Please give the number of lines in the material below that contain "quia", without further comment.

━━━

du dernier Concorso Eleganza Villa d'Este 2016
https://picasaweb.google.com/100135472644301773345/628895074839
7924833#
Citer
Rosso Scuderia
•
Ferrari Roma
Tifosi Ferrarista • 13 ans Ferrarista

━━━

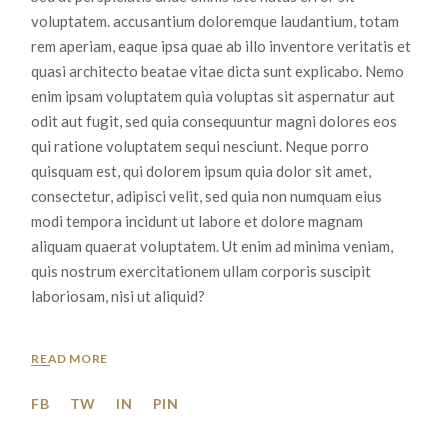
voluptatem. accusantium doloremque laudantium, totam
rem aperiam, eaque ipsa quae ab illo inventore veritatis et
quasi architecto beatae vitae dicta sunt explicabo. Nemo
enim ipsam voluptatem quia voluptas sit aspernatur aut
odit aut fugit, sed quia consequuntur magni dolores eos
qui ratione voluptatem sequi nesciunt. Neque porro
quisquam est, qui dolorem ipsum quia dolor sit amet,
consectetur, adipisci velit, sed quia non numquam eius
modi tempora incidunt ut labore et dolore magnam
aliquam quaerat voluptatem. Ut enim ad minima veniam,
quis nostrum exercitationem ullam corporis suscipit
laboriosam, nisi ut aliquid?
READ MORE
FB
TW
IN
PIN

━━━

§ ANSWER AREA: 4